Benefits of Mindfulness-oriented Yoga in a Warmer Environment

The scientific literature presents that regular yoga participation can result in improvements in muscular strength and endurance, balance, and flexibility.  When mindfulness meditation and breath awareness (literally focusing on breath) are integrated into a yoga practice, the data suggests improvements can occur in the areas of stress management, mindfulness, mood, and emotional well-being. Performing mindfulness-oriented yoga in a heated space can be a unique multipurpose experience. Yoga postures taught or experienced with attention to how our muscular-skeletal system is feeling and responding, help us to connect with our body, ultimately enhancing awareness and self-care. The increased temperature of the working muscles and associated structures reduces stiffness and pain, while increasing range of motion.  Research supports an inverse relationship between muscle temperature and stiffness, with heat contributing to the extensibility/lengthening of the muscle. The warmed tissue accompanied by static stretching—holding a muscle/muscle group towards the end of its range of motion—is a preferred method for lengthening a muscle group.

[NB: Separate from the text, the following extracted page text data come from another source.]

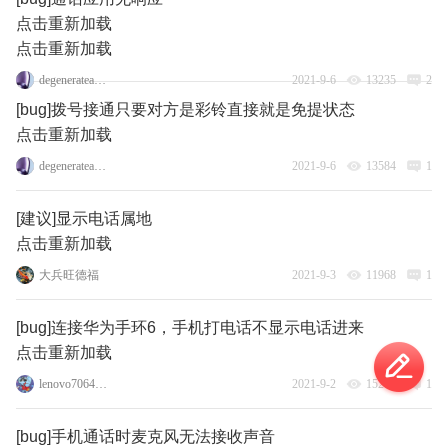
点击重新加载
点击重新加载
degenerateangel163
2021-9-6
13235
2
[bug]拨号接通只要对方是彩铃直接就是免提状态
点击重新加载
degenerateangel163
2021-9-6
13584
1
[建议]显示电话属地
点击重新加载
大兵旺德福
2021-9-3
11968
1
[bug]连接华为手环6，手机打电话不显示电话进来
点击重新加载
lenovo70644993
2021-9-2
15216
1
[bug]手机通话时麦克风无法接收声音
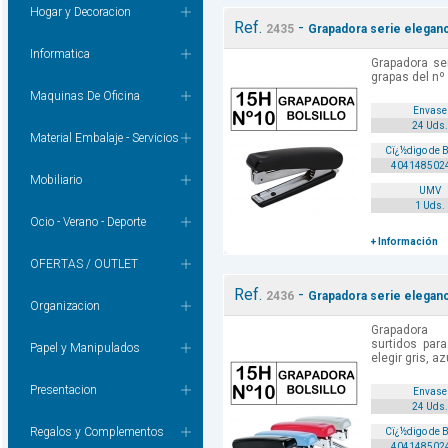
Hogar y Decoracion
Ref.
-
2435
Grapadora serie eleganc
Informatica
Grapadora se
grapas del nº 
Maquinas De Oficina
Envase
24 Uds.
Material Embalaje - Servicios
Cï¿½digo de 
404148502
Mobiliario
UMV
1 Uds.
Ocio - Verano - Deporte
+ Información
OFERTAS / OUTLET
Ref.
-
2436
Grapadora serie eleganc
Organizacion
Grapadora
surtidos par
Papel y Manipulados
elegir gris, azu
Presentacion
Envase
24 Uds.
Regalos y Complementos
Cï¿½digo de 
404148502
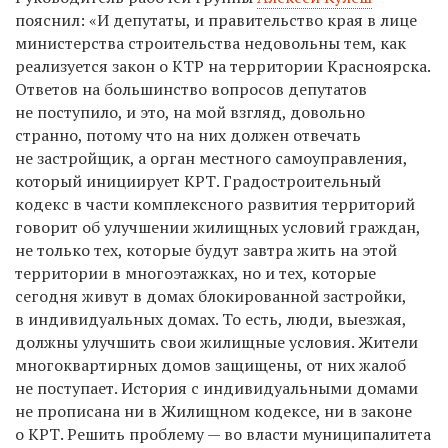
пояснил: «И депутаты, и правительство края в лице
министерства строительства недовольны тем, как
реализуется закон о КТР на территории Красноярска.
Ответов на большинство вопросов депутатов
не поступило, и это, на мой взгляд, довольно
странно, потому что на них должен отвечать
не застройщик, а орган местного самоуправления,
который инициирует КРТ. Градостроительный
кодекс в части комплексного развития территорий
говорит об улучшении жилищных условий граждан,
не только тех, которые будут завтра жить на этой
территории в многоэтажках, но и тех, которые
сегодня живут в домах блокированной застройки,
в индивидуальных домах. То есть, люди, выезжая,
должны улучшить свои жилищные условия. Жители
многоквартирных домов защищены, от них жалоб
не поступает. История с индивидуальными домами
не прописана ни в Жилищном кодексе, ни в законе
о КРТ. Решить проблему — во власти муниципалитета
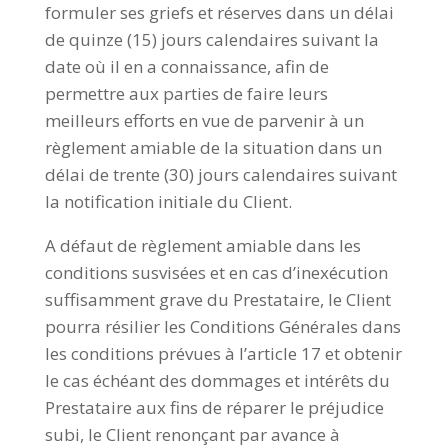
formuler ses griefs et réserves dans un délai
de quinze (15) jours calendaires suivant la
date où il en a connaissance, afin de
permettre aux parties de faire leurs
meilleurs efforts en vue de parvenir à un
règlement amiable de la situation dans un
délai de trente (30) jours calendaires suivant
la notification initiale du Client.
A défaut de règlement amiable dans les
conditions susvisées et en cas d’inexécution
suffisamment grave du Prestataire, le Client
pourra résilier les Conditions Générales dans
les conditions prévues à l’article 17 et obtenir
le cas échéant des dommages et intérêts du
Prestataire aux fins de réparer le préjudice
subi, le Client renonçant par avance à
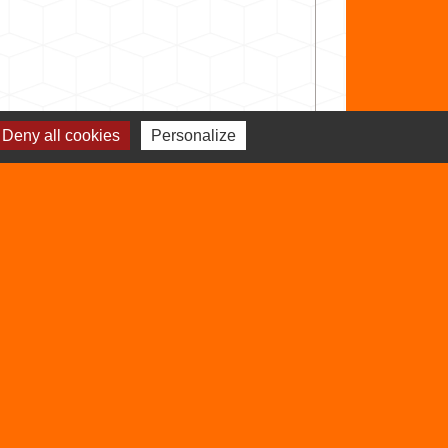
Deny all cookies
Personalize
Signaler une erreur sur cette page
Sites utiles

Plasticity is a characteristic of tissue to permanently change shape or form. Athletes/exercisers  participate in flexibility exercises by employing stretches; this may also be considered plasticity training.  Ideally, appropriate range of motion, specific to each muscular skeletal unit, optimizes stability, physical performance, and activities of daily living. Flexibility or plasticity training is often performed at the end of a “sweat session” as a means of increasing range of motion while the tissue is warm. A yoga session that starts in a warmer environment allows for increased blood flow to the working muscles and ultimately the skin, as an aspect of managing the body temperature. This can benefit the yoga participant, as they can move into postures with less stiffness and pain, while achieving greater range of motion. It is critical to keep in mind, however, that a goal for flexibility training or yoga is not hypermobility, i.e.  pushing the joint structures beyond the appropriate stable range of motion. Hypermobility can contribute to joint laxity, weakness, and damage. The American College of Medicine recommends holding a stretch for 10 to 30 seconds and to work towards accumulating 60 seconds of lengthening time among several repetitions; therefore, in a yoga class it is beneficial to hold a stretching posture for at least 10 seconds and to repeat the position.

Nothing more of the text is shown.